View Full Version : Depth sorting polys!
Is there a fast + accurate method to depth sort transparent polys if I donīt have the center of the poly?
The actual sorting is no prob I do it with qsort()....
What I need to know is how to calc the distance between the player and the poly.
I tried it with the plane equation but this dosnīt work in some cases(You can be infinetly far away of the poly but still be very near to itīs plane).
P.s.: I did a search already but I dinīt find what I wanted.
Thanx in advance, XBTC!
[This message has been edited by XBCT (edited 01-26-2001).]
I tried it with the following method now:
I calculate the average of the distances between the player and the polyīs vertices.
This gives me correct results, but I think itīs a waste of processing power....There has to be a faster solution....
Thanx in advance, XBTC!
01-26-2001, 04:38 AM
Are the polygons static or dynamic? If they are static you could easily solve it with a BSP tree.
01-26-2001, 05:06 AM
You could also calculate the distance from the player to all the vertices of the polygon and use the shortest one (which shows the minimum distance between player and polygon).
Just an "optimization" :
U can use bounding "things" (these days there are lot of bounding shapes around! http://www.opengl.org/discussion_boards/ubb/biggrin.gif )
and just calculate the distance between the nearest bounding vertex or the bounding center.
Maybe what I'm saying is useless...
I think if you want to sort polys correctly, you should test sorting using the projected Z coord of the closets vertex of the object, rather than the distance, so you get correct sorting when objects are in the corners of the screen.
01-26-2001, 01:20 PM
Actually, getting the correct distance of a vertex from the near culling plane is easy to implement, more correct for opengl and faster to accomplish than sqrt( x*x+y*y+z*z ).
You have the unit normal vector of the near plane, a point which lies on the near plane. Then the distance is d=(p-q)*n. (Or was it q-p?) Where q is the point on the plane, p the vertex to test and n the unit normal.
01-26-2001, 01:28 PM
And you're saying that the resultant 'd' variable would be a vertex? So how do you descern the distance from the vertex? Is the resultant vertex an un-normalized vector or something? What do you do with it once you have it? If you're supposed to then find the length of it, then you havn't saved any CPU at all because you'd have to do a sqrt(x^2+y^2+z^2) anyway. However, I'm sure this isn't what you mean. Please explain as this sounds very interesting. Thanks!
01-26-2001, 01:36 PM
No, since p, q and n are vectors (or more correctly, p and q are the place-vectors of points P and Q), the result of the multiplication (in german we call this vector product Skalarprodukt) of two vectors is a scalar.
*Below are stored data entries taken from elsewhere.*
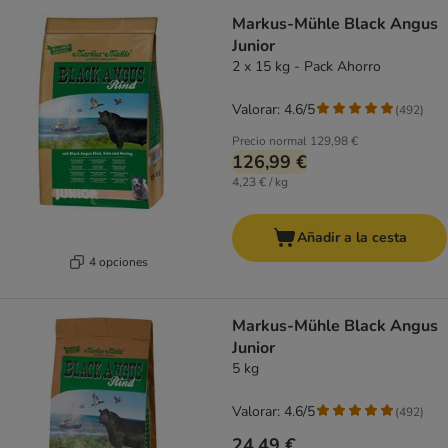
Markus-Mühle Black Angus
Junior
2 x 15 kg - Pack Ahorro
Valorar: 4.6/5
(
492
)
Precio normal
129,98 €
126,99 €
4,23 € / kg
Añadir a la cesta
4 opciones
Markus-Mühle Black Angus
Junior
5 kg
Valorar: 4.6/5
(
492
)
24,49 €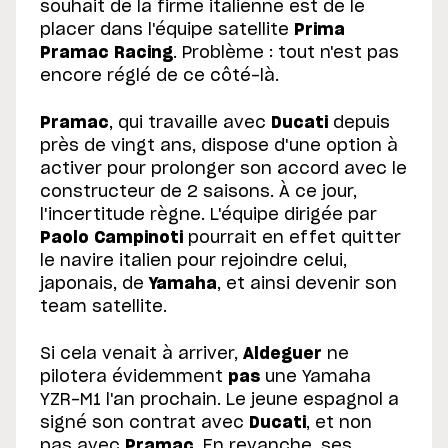
souhait de la firme italienne est de le
placer dans l'équipe satellite
Prima
Pramac Racing
. Problème : tout n'est pas
encore réglé de ce côté-là.
Pramac
, qui travaille avec
Ducati
depuis
près de vingt ans, dispose d'une option à
activer pour prolonger son accord avec le
constructeur de 2 saisons. À ce jour,
l'incertitude règne. L'équipe dirigée par
Paolo Campinoti
pourrait en effet quitter
le navire italien pour rejoindre celui,
japonais, de
Yamaha
, et ainsi devenir son
team satellite.
Si cela venait à arriver,
Aldeguer
ne
pilotera évidemment
pas
une Yamaha
YZR-M1 l'an prochain. Le jeune espagnol a
signé son contrat avec
Ducati
, et non
pas avec
Pramac
. En revanche, ses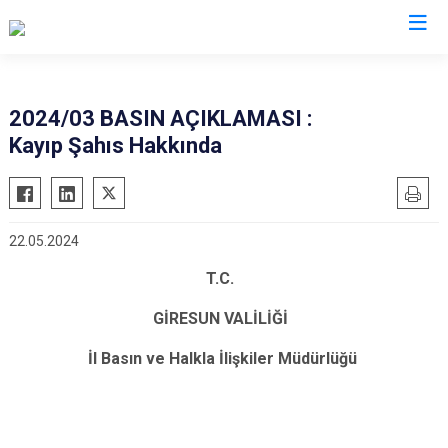
Valilikler
2024/03 BASIN AÇIKLAMASI :
Kayıp Şahıs Hakkında
22.05.2024
T.C.
GİRESUN VALİLİĞİ
İl Basın ve Halkla İlişkiler Müdürlüğü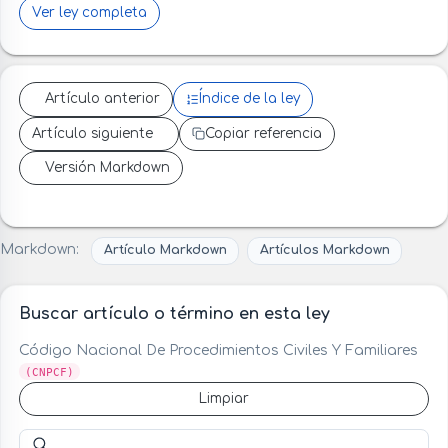
Ver ley completa
Artículo anterior
Índice de la ley
Artículo siguiente
Copiar referencia
Versión Markdown
Markdown:
Artículo Markdown
Artículos Markdown
Buscar artículo o término en esta ley
Código Nacional De Procedimientos Civiles Y Familiares
(CNPCF)
Limpiar
Buscar artículo o término en esta ley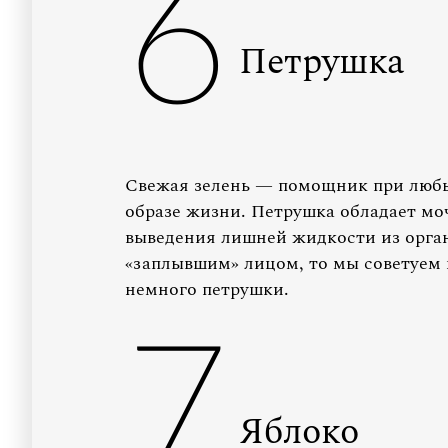
6
Петрушка
Свежая зелень — помощник при любы
образе жизни. Петрушка обладает мо
выведения лишней жидкости из орган
«заплывшим» лицом, то мы советуем п
немного петрушки.
7
Яблоко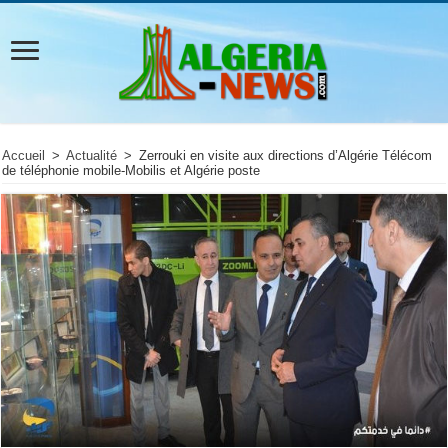
Accueil
>
Actualité
>
Zerrouki en visite aux directions d’Algérie Télécom
de téléphonie mobile-Mobilis et Algérie poste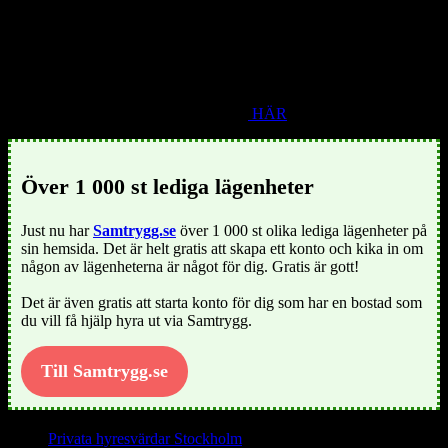
Vissa som flyttar in i en lägenhet har länge letat efter lägenheter, och
det vi på ledigalagenheter.org gör är att leverera hyresrätter där du
vill bo, när du har hittat rätt lägenhet, hyresrätt som finns för uthyres
gör enkelt valet att välja den bostad som du vill hyra.
Ännu mer fakta om Varberg klicka
HÄR
Över 1 000 st lediga lägenheter
Just nu har
Samtrygg.se
över 1 000 st olika lediga lägenheter på
sin hemsida. Det är helt gratis att skapa ett konto och kika in om
någon av lägenheterna är något för dig. Gratis är gott!
Det är även gratis att starta konto för dig som har en bostad som
du vill få hjälp hyra ut via Samtrygg.
Till Samtrygg.se
Privata hyresvärdar Stockholm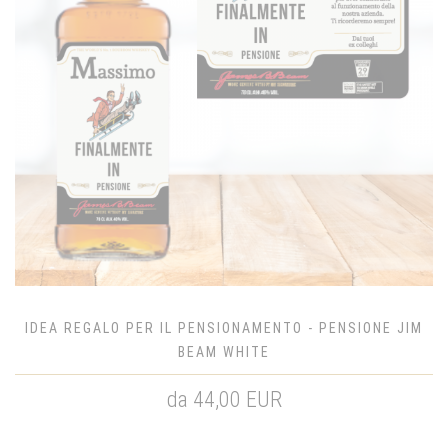
IDEA REGALO PER IL PENSIONAMENTO - PENSIONE JIM
BEAM WHITE
da 44,00 EUR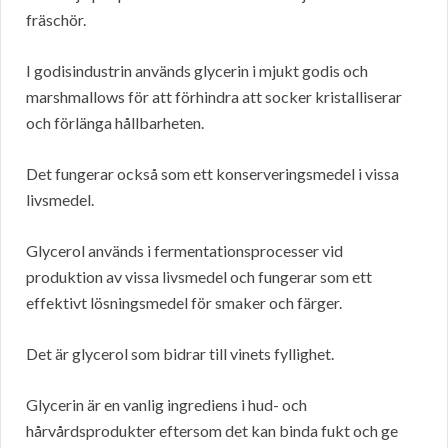
fräschör.
I godisindustrin används glycerin i mjukt godis och
marshmallows för att förhindra att socker kristalliserar
och förlänga hållbarheten.
Det fungerar också som ett konserveringsmedel i vissa
livsmedel.
Glycerol används i fermentationsprocesser vid
produktion av vissa livsmedel och fungerar som ett
effektivt lösningsmedel för smaker och färger.
Det är glycerol som bidrar till vinets fyllighet.
Glycerin är en vanlig ingrediens i hud- och
hårvårdsprodukter eftersom det kan binda fukt och ge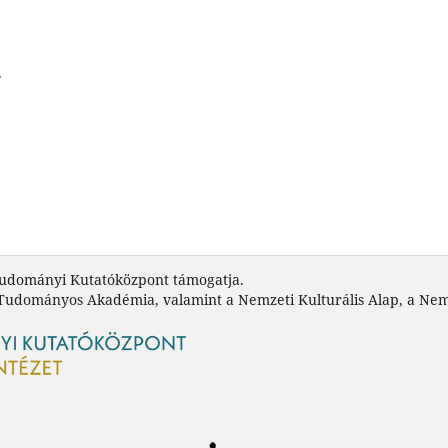
tudományi Kutatóközpont támogatja.
 Tudományos Akadémia, valamint a Nemzeti Kulturális Alap, a Nem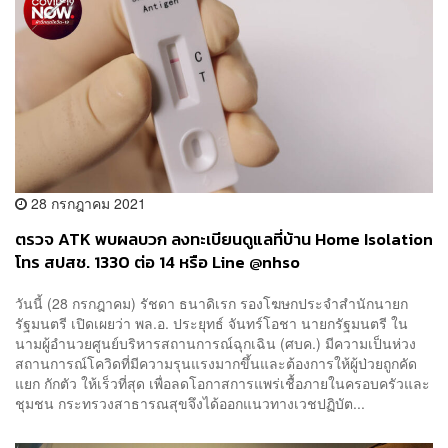
28 กรกฎาคม 2021
ตรวจ ATK พบผลบวก ลงทะเบียนดูแลที่บ้าน Home Isolation
โทร สปสช. 1330 ต่อ 14 หรือ Line @nhso
วันนี้ (28 กรกฎาคม) รัชดา ธนาดิเรก รองโฆษกประจำสำนักนายก
รัฐมนตรี เปิดเผยว่า พล.อ. ประยุทธ์ จันทร์โอชา นายกรัฐมนตรี ใน
นามผู้อำนวยศูนย์บริหารสถานการณ์ฉุกเฉิน (ศบค.) มีความเป็นห่วง
สถานการณ์โควิดที่มีความรุนแรงมากขึ้นและต้องการให้ผู้ป่วยถูกคัด
แยก กักตัว ให้เร็วที่สุด เพื่อลดโอกาสการแพร่เชื้อภายในครอบครัวและ
ชุมชน กระทรวงสาธารณสุขจึงได้ออกแนวทางเวชปฏิบัต...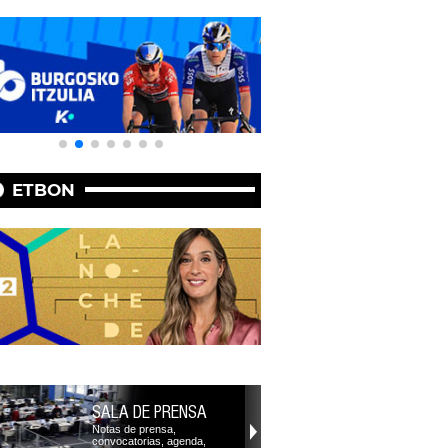
ETBON
SALA DE PRENSA
Notas de prensa,
convocatorias, agenda,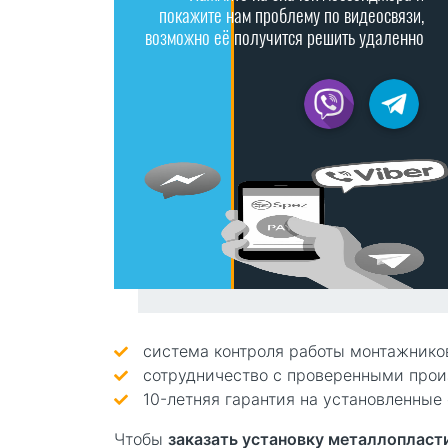
покажите нам проблему по видеосвязи,
возможно её получится решить удаленно
система контроля работы монтажнико
сотрудничество с проверенными прои
10-летняя гарантия на установленные
Чтобы
заказать установку металлопласт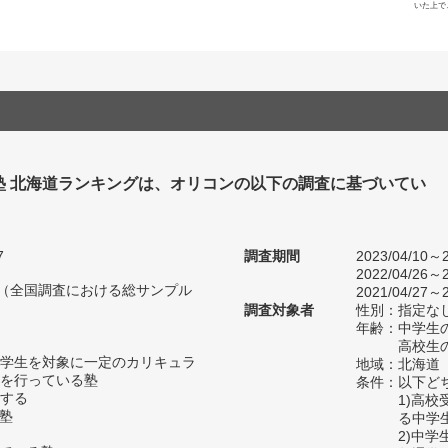
いた上で
塾 北海道ランキングは、オリコンの以下の調査に基づいてい
7
調査期間
2023/04/10～2
2022/04/26～2
人（全国調査における総サンプル
2021/04/27～2
調査対象者
性別：指定な
年齢：中学生の
高校生の
学生を対象に一定のカリキュラ
地域：北海道
を行っている塾
条件：以下ど
する
1)高
い塾
る中学
2)中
A simple float for example. A simple value for a simple distance.
To get it sorted out:
a*b = a1*b1+a2*b2+a3*b3
Where a and b are vectors of the room R3 I think it is called.
If you divide this product by the product of the lengths of a and b, you'll get the cosine of the (smallest!) angle between these two vectors btw...
[This message has been edited by Michael Steinberg (edited 01-26-2001).]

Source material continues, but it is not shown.